Biella. Kit di accoglienza alle donne vittime di violenza che arrivano in ospedale

Biella. Kit di accoglienza alle donne vittime di violenza che arrivano in ospedale

Biella. Kit di accoglienza alle donne vittime di violenza che arrivano in ospedale
I kit contengono materiali di prima necessità (biancheria intima, tute, ciabattine monouso, kit di bellezza con bagnoschiuma, spazzolino e dentifricio) donati da alcune associazioni locali. Per il Dg Bonelli “un gesto di attenzione che è sempre sinonimo di cura”.

“Chi è vittima di violenza e si ritrova in ospedale, oltre al momento drammatico vissuto, spesso fa i conti con una fragilità derivante anche dalla mancanza di piccole cose. Strumenti di prima necessità che durante i frangenti vissuti in ospedale spesso si rilevano di grande aiuto”. Per questo alcune associazioni biellesi impegnate sul problema della violenza sulle donne hanno donato all’ospedale di Biella materiali di prima necessità (come biancheria intima, tute, ciabattine monouso, kit di bellezza con bagnoschiuma, ma anche più semplicemente spazzolino e dentifricio), che saranno messi a disposizione delle donne che arrivano in ospedale dopo essere state vittime di un episodio di violenza.

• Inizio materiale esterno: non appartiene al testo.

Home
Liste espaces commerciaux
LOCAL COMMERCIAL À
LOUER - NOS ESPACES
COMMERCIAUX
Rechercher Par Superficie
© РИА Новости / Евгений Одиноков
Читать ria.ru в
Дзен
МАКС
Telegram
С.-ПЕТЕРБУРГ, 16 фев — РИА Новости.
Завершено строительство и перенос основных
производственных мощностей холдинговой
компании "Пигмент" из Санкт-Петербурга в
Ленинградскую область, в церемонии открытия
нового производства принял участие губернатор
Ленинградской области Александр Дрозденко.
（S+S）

Le associazioni protagoniste di questa iniziativa sono Non Sei Sola, VocidiDONNE, SNOQ?Biella, Underground e Donne Nuove, impegnate sul territorio a vario titolo nella prevenzione e nel contrasto alla violenza di genere. Tutto ciò è stato possibile anche grazie alla solidarietà dimostrata da parte di attività imprenditoriali e commerciali che hanno voluto contribuire al progetto, condividendone gli obiettivi: Erboristeria Rugiada – erboristeria e celiachia, Agorà Palace Hotel di Biella, MADIVA Maglieria di Valdengo s.a.s. e BonPrix s.r.l.

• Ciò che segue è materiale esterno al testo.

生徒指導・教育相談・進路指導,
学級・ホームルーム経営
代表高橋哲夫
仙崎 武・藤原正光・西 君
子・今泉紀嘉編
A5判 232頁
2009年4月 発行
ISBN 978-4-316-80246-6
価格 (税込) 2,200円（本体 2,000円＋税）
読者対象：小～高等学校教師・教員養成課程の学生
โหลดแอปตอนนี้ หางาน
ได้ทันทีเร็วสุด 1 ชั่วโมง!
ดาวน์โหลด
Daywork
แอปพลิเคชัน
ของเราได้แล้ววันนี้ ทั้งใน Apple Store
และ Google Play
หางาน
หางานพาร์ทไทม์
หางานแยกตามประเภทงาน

“Grazie alle associazione e a tutti coloro che hanno contribuito – ha detto il direttore generale dell’ASL BI Gianni Bonelli. Il tema della violenza sulle donne continua purtroppo a rappresentare un male sociale e come Azienda siamo impegnati per offrire alle vittime l’assistenza di cui hanno bisogno. Queste donazioni sono soprattutto un gesto di attenzione e l’attenzione è sempre sinonimo di cura”.